Total production expenses increased $10.8 million from $24.2 million in the first quarter of 2005
to $35.0 million in the first quarter of 2006. This increase resulted from an increase in total
production volumes, as well as a $2.24 increase in production expenses per BOE. Total production
expenses per BOE increased by a larger percentage (23%) than total revenues per BOE (8%) due to
increases in the differential between the oil wellhead price we receive and the average NYMEX price
in the first quarter of 2006. As a result, our production margin (defined as revenues less
production expenses) for the first quarter of 2006 increased to only $28.17 per BOE as compared to
$27.54 per BOE for the first quarter of 2005.
The production expense attributable to lease operations increased $7.6 million from $15.1
million in the first quarter of 2005 to $22.7 million in the first quarter of 2006. The increase is
due to higher production volumes, which contributed approximately $2.7 million of additional lease
operations expense, and an increase in the average per BOE rate, which contributed
approximately $4.9 million of additional lease operations expense.

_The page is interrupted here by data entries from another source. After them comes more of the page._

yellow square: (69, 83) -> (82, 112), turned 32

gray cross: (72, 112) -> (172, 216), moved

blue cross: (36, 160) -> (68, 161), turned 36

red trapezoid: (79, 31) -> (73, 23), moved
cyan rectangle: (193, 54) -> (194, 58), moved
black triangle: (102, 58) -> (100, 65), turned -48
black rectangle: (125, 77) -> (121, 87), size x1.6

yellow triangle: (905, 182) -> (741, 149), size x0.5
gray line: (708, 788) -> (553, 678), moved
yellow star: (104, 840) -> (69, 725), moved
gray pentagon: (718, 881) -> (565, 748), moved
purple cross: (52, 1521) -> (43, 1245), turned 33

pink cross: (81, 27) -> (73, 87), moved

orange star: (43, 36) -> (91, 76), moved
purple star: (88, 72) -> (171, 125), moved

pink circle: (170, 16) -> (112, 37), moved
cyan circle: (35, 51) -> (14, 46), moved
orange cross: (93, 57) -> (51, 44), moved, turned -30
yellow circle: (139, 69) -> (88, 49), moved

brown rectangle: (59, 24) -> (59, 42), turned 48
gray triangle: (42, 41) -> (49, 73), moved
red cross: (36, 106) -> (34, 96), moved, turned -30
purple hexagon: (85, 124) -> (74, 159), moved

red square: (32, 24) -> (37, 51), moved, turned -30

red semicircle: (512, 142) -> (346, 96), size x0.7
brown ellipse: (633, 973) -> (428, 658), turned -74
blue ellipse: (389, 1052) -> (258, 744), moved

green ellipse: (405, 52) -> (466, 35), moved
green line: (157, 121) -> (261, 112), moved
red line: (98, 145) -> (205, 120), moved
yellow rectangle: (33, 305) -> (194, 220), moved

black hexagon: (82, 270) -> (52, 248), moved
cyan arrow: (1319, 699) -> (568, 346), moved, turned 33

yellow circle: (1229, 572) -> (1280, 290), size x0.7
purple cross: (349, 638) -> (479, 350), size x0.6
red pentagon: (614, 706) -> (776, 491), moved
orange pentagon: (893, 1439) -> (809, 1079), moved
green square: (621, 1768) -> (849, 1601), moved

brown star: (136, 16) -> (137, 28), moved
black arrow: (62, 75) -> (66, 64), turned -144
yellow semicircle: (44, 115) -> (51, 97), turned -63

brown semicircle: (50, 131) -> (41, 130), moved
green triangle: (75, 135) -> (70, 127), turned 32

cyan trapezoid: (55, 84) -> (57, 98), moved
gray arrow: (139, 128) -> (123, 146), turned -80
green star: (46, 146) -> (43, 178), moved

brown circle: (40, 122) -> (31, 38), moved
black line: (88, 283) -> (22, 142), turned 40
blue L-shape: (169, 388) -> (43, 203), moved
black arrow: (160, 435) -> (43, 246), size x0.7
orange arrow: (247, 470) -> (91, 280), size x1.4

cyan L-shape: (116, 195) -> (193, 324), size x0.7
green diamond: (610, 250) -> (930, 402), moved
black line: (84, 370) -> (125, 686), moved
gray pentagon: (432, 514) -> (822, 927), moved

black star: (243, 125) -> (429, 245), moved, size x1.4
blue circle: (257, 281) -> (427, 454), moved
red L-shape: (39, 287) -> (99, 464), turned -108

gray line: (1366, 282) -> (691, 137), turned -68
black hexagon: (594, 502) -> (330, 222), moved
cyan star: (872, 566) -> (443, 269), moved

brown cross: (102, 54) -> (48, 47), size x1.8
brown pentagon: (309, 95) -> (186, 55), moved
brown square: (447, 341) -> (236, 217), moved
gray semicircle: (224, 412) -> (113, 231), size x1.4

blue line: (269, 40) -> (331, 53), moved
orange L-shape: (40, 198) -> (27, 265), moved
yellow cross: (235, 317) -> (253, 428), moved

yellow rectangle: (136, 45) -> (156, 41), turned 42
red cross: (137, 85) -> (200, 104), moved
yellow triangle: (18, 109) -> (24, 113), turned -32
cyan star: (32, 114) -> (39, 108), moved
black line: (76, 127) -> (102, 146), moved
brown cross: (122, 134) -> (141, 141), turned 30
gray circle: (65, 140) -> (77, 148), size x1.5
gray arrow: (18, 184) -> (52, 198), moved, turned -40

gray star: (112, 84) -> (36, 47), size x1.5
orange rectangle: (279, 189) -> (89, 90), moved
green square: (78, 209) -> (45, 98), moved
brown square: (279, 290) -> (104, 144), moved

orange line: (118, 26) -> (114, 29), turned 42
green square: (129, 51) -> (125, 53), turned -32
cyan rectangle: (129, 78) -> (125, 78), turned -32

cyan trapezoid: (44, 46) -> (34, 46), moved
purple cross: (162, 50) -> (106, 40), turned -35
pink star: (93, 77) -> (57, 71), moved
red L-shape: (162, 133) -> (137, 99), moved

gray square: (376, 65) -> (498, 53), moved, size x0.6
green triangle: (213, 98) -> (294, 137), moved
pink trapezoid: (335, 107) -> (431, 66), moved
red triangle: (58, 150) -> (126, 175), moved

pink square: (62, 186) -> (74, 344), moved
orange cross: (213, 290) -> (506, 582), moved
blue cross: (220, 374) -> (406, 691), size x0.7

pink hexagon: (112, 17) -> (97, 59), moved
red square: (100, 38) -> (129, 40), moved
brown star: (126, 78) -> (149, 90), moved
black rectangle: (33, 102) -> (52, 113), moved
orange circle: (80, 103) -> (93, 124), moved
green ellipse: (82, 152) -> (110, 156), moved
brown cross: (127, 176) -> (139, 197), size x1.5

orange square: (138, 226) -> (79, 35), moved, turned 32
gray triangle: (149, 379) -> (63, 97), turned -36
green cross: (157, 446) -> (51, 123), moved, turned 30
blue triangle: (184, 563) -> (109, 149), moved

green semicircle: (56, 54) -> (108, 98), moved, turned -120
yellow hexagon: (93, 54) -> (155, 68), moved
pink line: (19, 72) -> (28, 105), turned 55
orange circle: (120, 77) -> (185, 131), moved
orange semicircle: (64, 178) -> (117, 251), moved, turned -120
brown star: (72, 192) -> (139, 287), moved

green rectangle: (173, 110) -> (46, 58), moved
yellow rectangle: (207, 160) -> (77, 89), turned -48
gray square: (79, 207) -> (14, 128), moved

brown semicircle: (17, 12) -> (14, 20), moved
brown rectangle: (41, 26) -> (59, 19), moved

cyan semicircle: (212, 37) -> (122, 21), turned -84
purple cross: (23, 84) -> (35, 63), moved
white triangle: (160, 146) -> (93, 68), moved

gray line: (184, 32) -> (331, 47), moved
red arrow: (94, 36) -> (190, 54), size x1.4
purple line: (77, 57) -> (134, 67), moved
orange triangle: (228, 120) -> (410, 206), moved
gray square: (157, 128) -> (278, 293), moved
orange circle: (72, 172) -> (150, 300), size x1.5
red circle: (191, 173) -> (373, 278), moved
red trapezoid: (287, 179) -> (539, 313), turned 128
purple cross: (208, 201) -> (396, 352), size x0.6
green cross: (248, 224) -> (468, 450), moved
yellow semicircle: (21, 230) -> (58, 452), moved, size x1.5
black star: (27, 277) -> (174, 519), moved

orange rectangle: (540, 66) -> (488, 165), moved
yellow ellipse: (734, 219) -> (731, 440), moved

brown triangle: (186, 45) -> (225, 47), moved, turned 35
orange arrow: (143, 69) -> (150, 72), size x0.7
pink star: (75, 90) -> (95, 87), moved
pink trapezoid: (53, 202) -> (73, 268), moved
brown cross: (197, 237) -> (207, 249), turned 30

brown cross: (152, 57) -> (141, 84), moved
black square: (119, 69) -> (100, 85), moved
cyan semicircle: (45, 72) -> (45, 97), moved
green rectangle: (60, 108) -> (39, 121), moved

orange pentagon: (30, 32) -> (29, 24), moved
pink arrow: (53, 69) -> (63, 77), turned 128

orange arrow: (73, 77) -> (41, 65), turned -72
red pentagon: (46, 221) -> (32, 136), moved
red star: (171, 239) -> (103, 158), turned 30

The increase in production
volumes is the result of our drilling program, the integration of our 2005 acquisitions, and our
secondary and tertiary recovery programs, including the waterflood enhancement and high-pressure
air injection programs. The increase in our average per BOE rate of $1.70 was attributable to
increases in prices paid to oilfield service companies and suppliers due to a current higher price
environment, increased operational activity to maximize production, the operation of higher
operating cost wells (which have become more
17
attractive due to increases in oil and natural gas prices) and increased stock-based compensation expense attributable to equity instruments granted
to employees under our 2000 Incentive Stock Plan. Prior to the adoption of SFAS 123R, non-cash
stock-based compensation was separately reported on the statement of
operations. Non-Cash stock compensation in all prior periods
presented has been reclassified to allocate the amount to the same
respective income statement line as the employees salary, cash
bonus, and benefits. As all full-time employees, including field
personnel, are eligible for equity grants under the Companys current
incentive stock plan, lease operations
expense, general & administrative expense, and exploration
expense have been changed to reflect the new presentation. This change has resulted in
additional lease operations expense of $0.6 million in the first quarter of 2006, or $0.19 per BOE,
as compared to $0.3 million in the first quarter of 2005, or $0.11 per BOE.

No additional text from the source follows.